(Excerpted records begins)

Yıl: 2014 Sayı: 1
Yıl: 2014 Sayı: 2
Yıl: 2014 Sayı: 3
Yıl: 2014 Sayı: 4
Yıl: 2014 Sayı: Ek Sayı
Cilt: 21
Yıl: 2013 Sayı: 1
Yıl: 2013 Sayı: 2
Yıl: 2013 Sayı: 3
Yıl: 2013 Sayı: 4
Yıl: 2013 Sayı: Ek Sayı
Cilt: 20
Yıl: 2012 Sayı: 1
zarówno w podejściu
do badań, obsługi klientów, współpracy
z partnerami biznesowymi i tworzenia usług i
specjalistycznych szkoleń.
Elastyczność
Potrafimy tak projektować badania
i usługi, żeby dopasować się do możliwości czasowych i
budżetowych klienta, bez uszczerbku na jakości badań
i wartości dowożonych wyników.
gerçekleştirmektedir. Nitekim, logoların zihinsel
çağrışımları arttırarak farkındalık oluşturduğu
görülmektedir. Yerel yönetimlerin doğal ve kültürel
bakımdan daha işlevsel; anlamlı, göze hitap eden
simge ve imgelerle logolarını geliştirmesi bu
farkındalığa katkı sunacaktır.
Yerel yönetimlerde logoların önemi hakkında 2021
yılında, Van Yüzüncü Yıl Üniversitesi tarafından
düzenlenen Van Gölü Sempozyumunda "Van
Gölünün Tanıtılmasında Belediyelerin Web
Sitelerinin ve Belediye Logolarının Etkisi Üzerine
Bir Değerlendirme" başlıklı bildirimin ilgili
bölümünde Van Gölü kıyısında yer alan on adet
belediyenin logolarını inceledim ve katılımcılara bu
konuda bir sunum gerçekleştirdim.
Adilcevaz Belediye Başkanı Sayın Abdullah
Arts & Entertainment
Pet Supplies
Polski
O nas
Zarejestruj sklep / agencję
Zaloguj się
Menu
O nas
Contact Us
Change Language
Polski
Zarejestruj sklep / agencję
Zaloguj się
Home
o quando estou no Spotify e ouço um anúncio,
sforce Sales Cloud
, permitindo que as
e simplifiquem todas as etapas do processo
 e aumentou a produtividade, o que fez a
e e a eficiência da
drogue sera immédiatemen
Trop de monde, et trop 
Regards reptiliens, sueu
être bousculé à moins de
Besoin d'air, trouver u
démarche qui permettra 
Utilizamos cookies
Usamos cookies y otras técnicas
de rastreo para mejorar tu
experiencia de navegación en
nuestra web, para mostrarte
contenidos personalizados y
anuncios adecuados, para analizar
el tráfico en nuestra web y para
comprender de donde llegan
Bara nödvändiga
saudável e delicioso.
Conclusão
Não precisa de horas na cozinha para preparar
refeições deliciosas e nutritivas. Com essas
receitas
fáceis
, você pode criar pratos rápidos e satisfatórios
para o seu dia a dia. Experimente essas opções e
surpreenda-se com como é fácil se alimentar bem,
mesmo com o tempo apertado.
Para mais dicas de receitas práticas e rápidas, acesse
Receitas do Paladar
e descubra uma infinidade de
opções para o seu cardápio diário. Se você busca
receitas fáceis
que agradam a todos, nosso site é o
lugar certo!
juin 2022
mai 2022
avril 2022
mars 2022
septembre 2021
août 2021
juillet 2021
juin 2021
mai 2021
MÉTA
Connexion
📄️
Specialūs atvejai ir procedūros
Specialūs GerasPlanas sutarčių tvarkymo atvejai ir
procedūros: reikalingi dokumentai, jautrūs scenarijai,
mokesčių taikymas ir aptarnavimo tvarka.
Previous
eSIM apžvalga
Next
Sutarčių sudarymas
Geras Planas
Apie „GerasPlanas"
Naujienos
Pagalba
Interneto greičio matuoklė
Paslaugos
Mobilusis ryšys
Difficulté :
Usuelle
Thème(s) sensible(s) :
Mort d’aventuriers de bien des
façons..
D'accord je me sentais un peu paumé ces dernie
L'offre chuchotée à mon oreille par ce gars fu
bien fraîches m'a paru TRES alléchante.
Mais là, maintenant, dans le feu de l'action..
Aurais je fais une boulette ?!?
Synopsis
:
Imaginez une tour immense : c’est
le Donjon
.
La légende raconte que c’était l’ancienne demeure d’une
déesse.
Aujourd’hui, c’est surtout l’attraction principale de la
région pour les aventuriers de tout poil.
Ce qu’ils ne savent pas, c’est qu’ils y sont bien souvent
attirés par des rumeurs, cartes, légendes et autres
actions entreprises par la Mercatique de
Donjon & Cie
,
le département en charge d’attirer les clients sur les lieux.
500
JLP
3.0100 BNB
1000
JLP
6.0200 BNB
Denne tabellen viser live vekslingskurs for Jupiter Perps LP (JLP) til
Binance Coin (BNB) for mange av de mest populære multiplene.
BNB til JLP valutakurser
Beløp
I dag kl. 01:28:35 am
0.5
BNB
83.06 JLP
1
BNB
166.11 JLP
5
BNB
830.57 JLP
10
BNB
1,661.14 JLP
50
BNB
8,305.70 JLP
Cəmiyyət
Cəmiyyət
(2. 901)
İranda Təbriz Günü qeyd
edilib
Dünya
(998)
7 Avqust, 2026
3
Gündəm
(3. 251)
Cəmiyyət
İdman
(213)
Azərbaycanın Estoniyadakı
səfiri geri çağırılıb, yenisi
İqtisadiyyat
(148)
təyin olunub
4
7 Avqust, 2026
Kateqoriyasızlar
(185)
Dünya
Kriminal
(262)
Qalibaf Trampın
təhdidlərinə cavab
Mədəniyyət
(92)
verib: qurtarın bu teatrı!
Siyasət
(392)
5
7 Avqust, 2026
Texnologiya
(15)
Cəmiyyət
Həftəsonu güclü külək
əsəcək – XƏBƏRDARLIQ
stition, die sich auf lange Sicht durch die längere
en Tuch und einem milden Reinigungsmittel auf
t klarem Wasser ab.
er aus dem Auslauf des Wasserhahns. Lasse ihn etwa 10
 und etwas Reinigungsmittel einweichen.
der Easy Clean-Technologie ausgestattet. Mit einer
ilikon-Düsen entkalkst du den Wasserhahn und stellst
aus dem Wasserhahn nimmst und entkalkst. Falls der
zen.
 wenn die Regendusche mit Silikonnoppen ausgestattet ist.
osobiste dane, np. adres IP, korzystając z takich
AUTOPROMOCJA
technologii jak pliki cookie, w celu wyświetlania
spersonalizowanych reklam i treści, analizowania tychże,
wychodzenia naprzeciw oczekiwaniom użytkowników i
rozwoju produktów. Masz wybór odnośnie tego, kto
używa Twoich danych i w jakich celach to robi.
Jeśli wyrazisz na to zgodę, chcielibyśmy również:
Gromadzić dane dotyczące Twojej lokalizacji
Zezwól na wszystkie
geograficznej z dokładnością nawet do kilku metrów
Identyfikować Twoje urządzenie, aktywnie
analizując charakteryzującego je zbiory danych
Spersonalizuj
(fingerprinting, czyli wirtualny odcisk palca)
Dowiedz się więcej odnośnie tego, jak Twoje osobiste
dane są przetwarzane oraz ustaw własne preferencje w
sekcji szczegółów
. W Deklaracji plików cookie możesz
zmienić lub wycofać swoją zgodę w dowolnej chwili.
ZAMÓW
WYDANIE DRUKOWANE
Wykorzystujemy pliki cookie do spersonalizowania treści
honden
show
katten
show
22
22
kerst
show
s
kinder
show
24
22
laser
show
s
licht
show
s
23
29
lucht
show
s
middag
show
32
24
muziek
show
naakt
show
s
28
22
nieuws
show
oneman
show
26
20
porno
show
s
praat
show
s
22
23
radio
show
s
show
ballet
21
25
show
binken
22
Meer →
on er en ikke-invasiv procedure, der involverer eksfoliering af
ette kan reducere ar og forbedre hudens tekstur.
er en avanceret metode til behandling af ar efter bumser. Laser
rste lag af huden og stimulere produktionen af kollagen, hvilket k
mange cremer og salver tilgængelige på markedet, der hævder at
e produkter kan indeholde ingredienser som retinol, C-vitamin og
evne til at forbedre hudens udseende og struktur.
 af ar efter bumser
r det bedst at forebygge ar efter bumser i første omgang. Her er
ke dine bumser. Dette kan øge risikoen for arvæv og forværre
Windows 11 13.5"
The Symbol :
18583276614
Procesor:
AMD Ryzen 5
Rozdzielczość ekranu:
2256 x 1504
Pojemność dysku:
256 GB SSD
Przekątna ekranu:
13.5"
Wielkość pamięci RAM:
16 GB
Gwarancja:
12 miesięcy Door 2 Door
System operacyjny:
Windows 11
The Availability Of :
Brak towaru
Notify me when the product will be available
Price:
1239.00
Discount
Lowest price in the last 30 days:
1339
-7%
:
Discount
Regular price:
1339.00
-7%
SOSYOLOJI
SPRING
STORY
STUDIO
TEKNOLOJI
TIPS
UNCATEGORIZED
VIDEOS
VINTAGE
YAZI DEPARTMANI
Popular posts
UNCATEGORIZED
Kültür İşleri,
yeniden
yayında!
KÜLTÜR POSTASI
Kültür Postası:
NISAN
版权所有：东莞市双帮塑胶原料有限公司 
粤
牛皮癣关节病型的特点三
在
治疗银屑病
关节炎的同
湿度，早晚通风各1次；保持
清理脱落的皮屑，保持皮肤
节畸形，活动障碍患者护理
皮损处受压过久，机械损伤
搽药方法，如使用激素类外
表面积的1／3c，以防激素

(Excerpted records ends)

Nothing outside this range should appear: the lines from the start of the listing through the line with "görülmektedir. Yerel yönetimlerin", each reproduced exactly, both ends included.

Yıl: 2014 Sayı: 1
Yıl: 2014 Sayı: 2
Yıl: 2014 Sayı: 3
Yıl: 2014 Sayı: 4
Yıl: 2014 Sayı: Ek Sayı
Cilt: 21
Yıl: 2013 Sayı: 1
Yıl: 2013 Sayı: 2
Yıl: 2013 Sayı: 3
Yıl: 2013 Sayı: 4
Yıl: 2013 Sayı: Ek Sayı
Cilt: 20
Yıl: 2012 Sayı: 1
zarówno w podejściu
do badań, obsługi klientów, współpracy
z partnerami biznesowymi i tworzenia usług i
specjalistycznych szkoleń.
Elastyczność
Potrafimy tak projektować badania
i usługi, żeby dopasować się do możliwości czasowych i
budżetowych klienta, bez uszczerbku na jakości badań
i wartości dowożonych wyników.
gerçekleştirmektedir. Nitekim, logoların zihinsel
çağrışımları arttırarak farkındalık oluşturduğu
görülmektedir. Yerel yönetimlerin doğal ve kültürel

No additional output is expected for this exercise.